» **EXERCISE PROMPT**
Transcribe, word for word and without additions, each line below from the one containing "Fato para apurar os mecanismos de" through the one containing "CONTINUA DEPOIS DA PUBLICIDADE", both ends included.

» **INFORMATION PROVIDED**

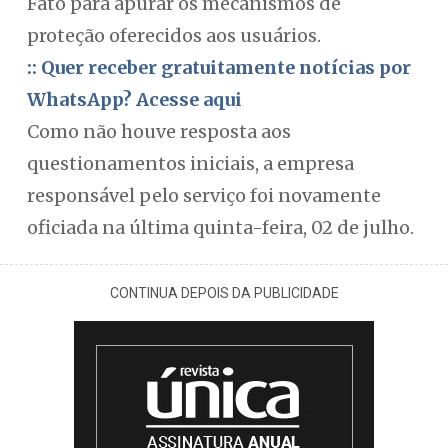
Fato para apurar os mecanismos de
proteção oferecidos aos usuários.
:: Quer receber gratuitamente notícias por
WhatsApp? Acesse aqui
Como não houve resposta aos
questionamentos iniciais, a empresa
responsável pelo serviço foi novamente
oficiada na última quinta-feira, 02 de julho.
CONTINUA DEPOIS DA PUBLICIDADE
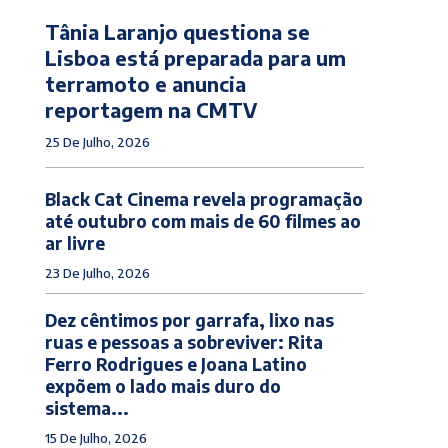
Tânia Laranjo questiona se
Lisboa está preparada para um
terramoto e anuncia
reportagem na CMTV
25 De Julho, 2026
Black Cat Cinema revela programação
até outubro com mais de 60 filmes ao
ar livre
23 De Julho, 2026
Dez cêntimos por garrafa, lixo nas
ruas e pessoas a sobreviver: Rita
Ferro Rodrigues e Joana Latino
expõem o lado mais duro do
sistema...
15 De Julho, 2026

==

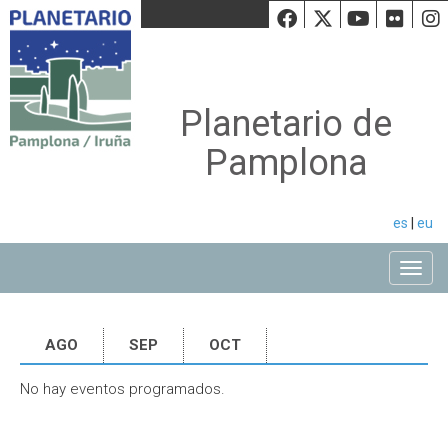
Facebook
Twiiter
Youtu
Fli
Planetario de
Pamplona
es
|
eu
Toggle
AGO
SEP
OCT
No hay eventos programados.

* * *

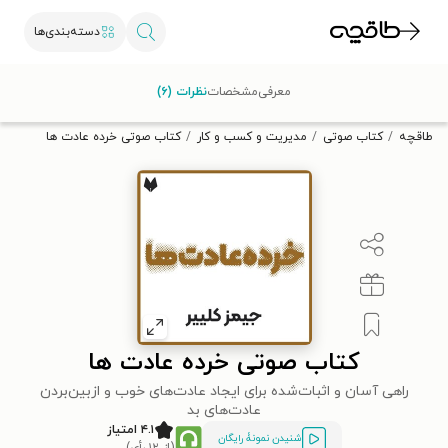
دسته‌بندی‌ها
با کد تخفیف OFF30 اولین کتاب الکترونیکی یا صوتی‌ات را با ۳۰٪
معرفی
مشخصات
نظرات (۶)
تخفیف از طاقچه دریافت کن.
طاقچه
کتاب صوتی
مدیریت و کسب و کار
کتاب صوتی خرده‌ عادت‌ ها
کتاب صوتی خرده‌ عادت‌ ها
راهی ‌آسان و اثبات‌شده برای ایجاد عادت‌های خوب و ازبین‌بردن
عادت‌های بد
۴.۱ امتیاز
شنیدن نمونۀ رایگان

» **RESPONSE FOR THIS EXERCISE**
Fato para apurar os mecanismos de
proteção oferecidos aos usuários.
:: Quer receber gratuitamente notícias por
WhatsApp? Acesse aqui
Como não houve resposta aos
questionamentos iniciais, a empresa
responsável pelo serviço foi novamente
oficiada na última quinta-feira, 02 de julho.
CONTINUA DEPOIS DA PUBLICIDADE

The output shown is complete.